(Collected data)
▼

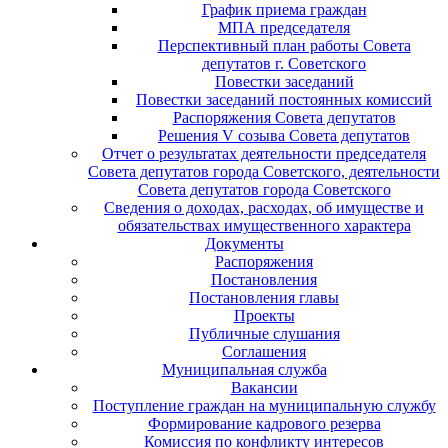
График приема граждан
МПА председателя
Перспективный план работы Совета
депутатов г. Советского
Повестки заседаний
Повестки заседаний постоянных комиссий
Распоряжения Совета депутатов
Решения V созыва Совета депутатов
Отчет о результатах деятельности председателя
Совета депутатов города Советского, деятельности
Совета депутатов города Советского
Сведения о доходах, расходах, об имуществе и
обязательствах имущественного характера
Документы
Распоряжения
Постановления
Постановления главы
Проекты
Публичные слушания
Соглашения
Муниципальная служба
Вакансии
Поступление граждан на муниципальную службу
Формирование кадрового резерва
Комиссия по конфликту интересов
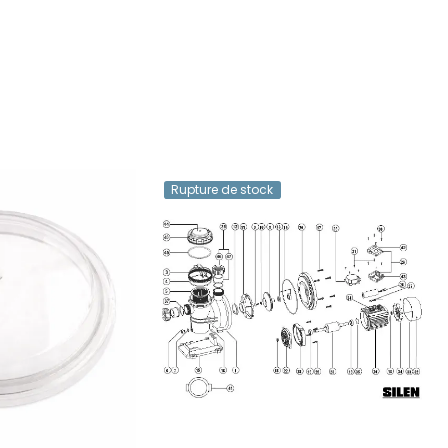
Rupture de stock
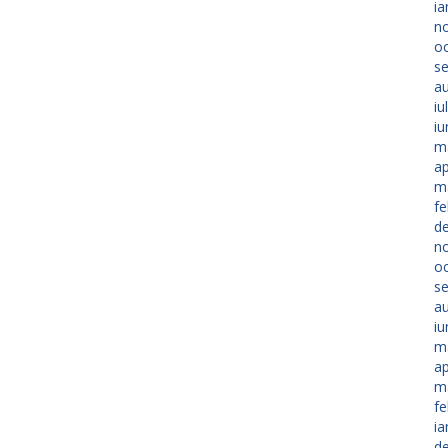
ia
n
o
s
a
iu
iu
m
ap
m
fe
d
n
o
s
a
iu
m
ap
m
fe
ia
d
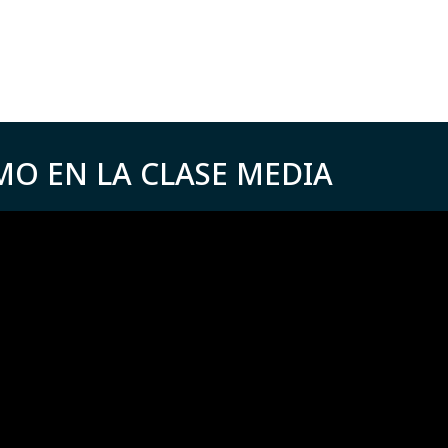
MO EN LA CLASE MEDIA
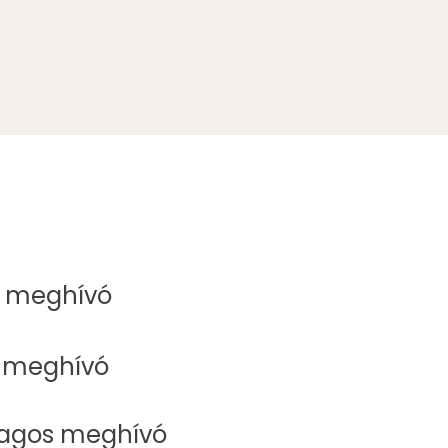
ó meghívó
tt meghívó
lagos meghívó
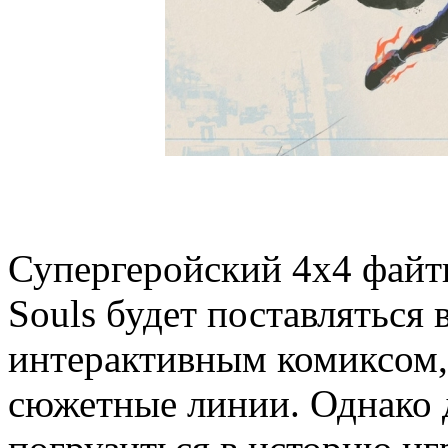
Супергеройский 4x4 файт
Souls будет поставляться 
интерактивным комиксом, 
сюжетные линии. Однако д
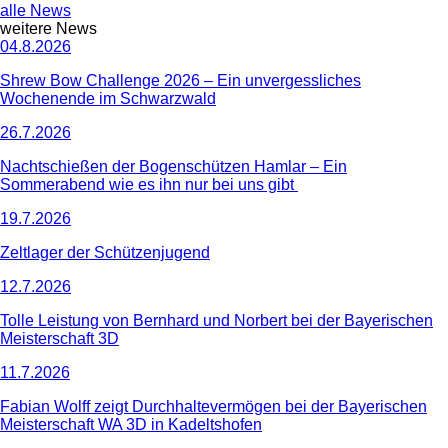
alle News
weitere News
04.8.2026
Shrew Bow Challenge 2026 – Ein unvergessliches
Wochenende im Schwarzwald
26.7.2026
Nachtschießen der Bogenschützen Hamlar – Ein
Sommerabend wie es ihn nur bei uns gibt
19.7.2026
Zeltlager der Schützenjugend
12.7.2026
Tolle Leistung von Bernhard und Norbert bei der Bayerischen
Meisterschaft 3D
11.7.2026
Fabian Wolff zeigt Durchhaltevermögen bei der Bayerischen
Meisterschaft WA 3D in Kadeltshofen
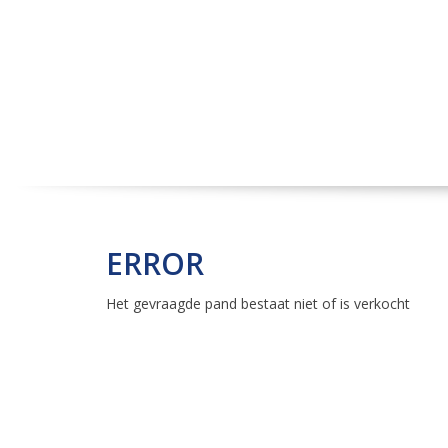
ERROR
Het gevraagde pand bestaat niet of is verkocht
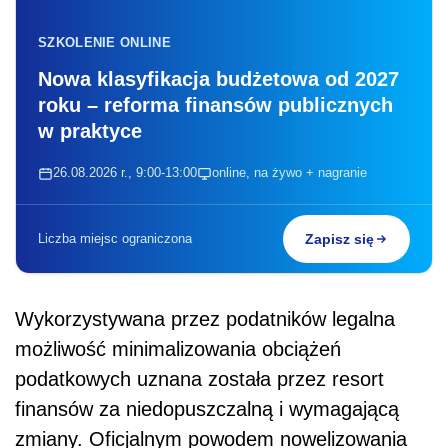
SZKOLENIE ONLINE
Nowa klasyfikacja budżetowa od 2027
roku – reforma finansów publicznych
w praktyce
26.08.2026 r., 9:00-13:00
online, na żywo + nagranie
Liczba miejsc ograniczona
Zapisz się
Wykorzystywana przez podatników legalna
możliwość minimalizowania obciążeń
podatkowych uznana została przez resort
finansów za niedopuszczalną i wymagającą
zmiany. Oficjalnym powodem nowelizowania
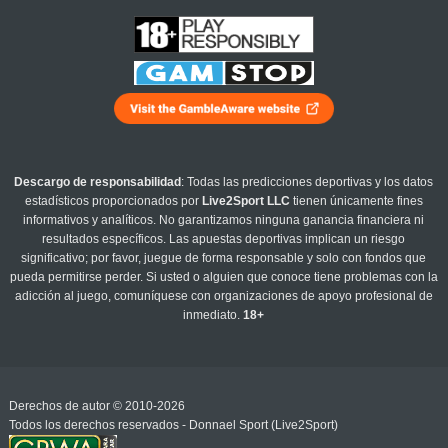
Descargo de responsabilidad
: Todas las predicciones deportivas y los datos
estadísticos proporcionados por
Live2Sport LLC
tienen únicamente fines
informativos y analíticos. No garantizamos ninguna ganancia financiera ni
resultados específicos. Las apuestas deportivas implican un riesgo
significativo; por favor, juegue de forma responsable y solo con fondos que
pueda permitirse perder. Si usted o alguien que conoce tiene problemas con la
adicción al juego, comuníquese con organizaciones de apoyo profesional de
inmediato.
18+
Derechos de autor © 2010-2026
Todos los derechos reservados - Donnael Sport (Live2Sport)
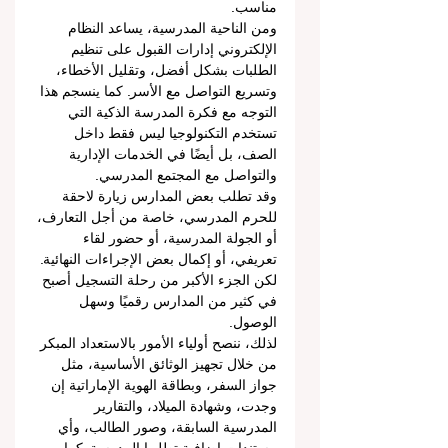
مناسب.
ومن الناحية المدرسية، يساعد النظام 
الإلكتروني إدارات القبول على تنظيم 
الطلبات بشكل أفضل، وتقليل الأخطاء، 
وتسريع التواصل مع الأسر. كما ينسجم هذا 
التوجه مع فكرة المدرسة الذكية التي 
تستخدم التكنولوجيا ليس فقط داخل 
الصف، بل أيضًا في الخدمات الإدارية 
والتواصل مع المجتمع المدرسي.
وقد تطلب بعض المدارس زيارة لاحقة 
للحرم المدرسي، خاصة من أجل التعارف، 
أو الجولة المدرسية، أو حضور لقاء 
تعريفي، أو إكمال بعض الإجراءات النهائية. 
لكن الجزء الأكبر من رحلة التسجيل أصبح 
في كثير من المدارس رقميًا وسهل 
الوصول.
لذلك، ننصح أولياء الأمور بالاستعداد المبكر 
من خلال تجهيز الوثائق الأساسية، مثل 
جواز السفر، وبطاقة الهوية الإماراتية إن 
وجدت، وشهادة الميلاد، والتقارير 
المدرسية السابقة، وصور الطالب، وأي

▲

All of the data above should be printed again exactly, though none of the pictures belong in the copy.

:: COMPLETED EXERCISE ::
График приема граждан
МПА председателя
Перспективный план работы Совета
депутатов г. Советского
Повестки заседаний
Повестки заседаний постоянных комиссий
Распоряжения Совета депутатов
Решения V созыва Совета депутатов
Отчет о результатах деятельности председателя
Совета депутатов города Советского, деятельности
Совета депутатов города Советского
Сведения о доходах, расходах, об имуществе и
обязательствах имущественного характера
Документы
Распоряжения
Постановления
Постановления главы
Проекты
Публичные слушания
Соглашения
Муниципальная служба
Вакансии
Поступление граждан на муниципальную службу
Формирование кадрового резерва
Комиссия по конфликту интересов
Rupture de stock
ia
n
o
s
a
iu
iu
m
ap
m
fe
d
n
o
s
a
iu
m
ap
m
fe
ia
d
MO EN LA CLASE MEDIA
ó meghívó
tt meghívó
lagos meghívó
Супергеройский 4x4 файт
Souls будет поставляться 
интерактивным комиксом, 
сюжетные линии. Однако д
alle News
weitere News
04.8.2026
Shrew Bow Challenge 2026 – Ein unvergessliches
Wochenende im Schwarzwald
26.7.2026
Nachtschießen der Bogenschützen Hamlar – Ein
Sommerabend wie es ihn nur bei uns gibt
19.7.2026
Zeltlager der Schützenjugend
12.7.2026
Tolle Leistung von Bernhard und Norbert bei der Bayerischen
Meisterschaft 3D
11.7.2026
Fabian Wolff zeigt Durchhaltevermögen bei der Bayerischen
Meisterschaft WA 3D in Kadeltshofen
ERROR
Het gevraagde pand bestaat niet of is verkocht
SZKOLENIE ONLINE
Nowa klasyfikacja budżetowa od 2027
roku – reforma finansów publicznych
w praktyce
26.08.2026 r., 9:00-13:00
online, na żywo + nagranie
Liczba miejsc ograniczona
Zapisz się
Wykorzystywana przez podatników legalna
możliwość minimalizowania obciążeń
podatkowych uznana została przez resort
finansów za niedopuszczalną i wymagającą
zmiany. Oficjalnym powodem nowelizowania
Descargo de responsabilidad
: Todas las predicciones deportivas y los datos
estadísticos proporcionados por
Live2Sport LLC
tienen únicamente fines
informativos y analíticos. No garantizamos ninguna ganancia financiera ni
resultados específicos. Las apuestas deportivas implican un riesgo
significativo; por favor, juegue de forma responsable y solo con fondos que
pueda permitirse perder. Si usted o alguien que conoce tiene problemas con la
adicción al juego, comuníquese con organizaciones de apoyo profesional de
inmediato.
18+
Derechos de autor © 2010-2026
Todos los derechos reservados - Donnael Sport (Live2Sport)
مناسب.
ومن الناحية المدرسية، يساعد النظام 
الإلكتروني إدارات القبول على تنظيم 
الطلبات بشكل أفضل، وتقليل الأخطاء، 
وتسريع التواصل مع الأسر. كما ينسجم هذا 
التوجه مع فكرة المدرسة الذكية التي 
تستخدم التكنولوجيا ليس فقط داخل 
الصف، بل أيضًا في الخدمات الإدارية 
والتواصل مع المجتمع المدرسي.
وقد تطلب بعض المدارس زيارة لاحقة 
للحرم المدرسي، خاصة من أجل التعارف، 
أو الجولة المدرسية، أو حضور لقاء 
تعريفي، أو إكمال بعض الإجراءات النهائية. 
لكن الجزء الأكبر من رحلة التسجيل أصبح 
في كثير من المدارس رقميًا وسهل 
الوصول.
لذلك، ننصح أولياء الأمور بالاستعداد المبكر 
من خلال تجهيز الوثائق الأساسية، مثل 
جواز السفر، وبطاقة الهوية الإماراتية إن 
وجدت، وشهادة الميلاد، والتقارير 
المدرسية السابقة، وصور الطالب، وأي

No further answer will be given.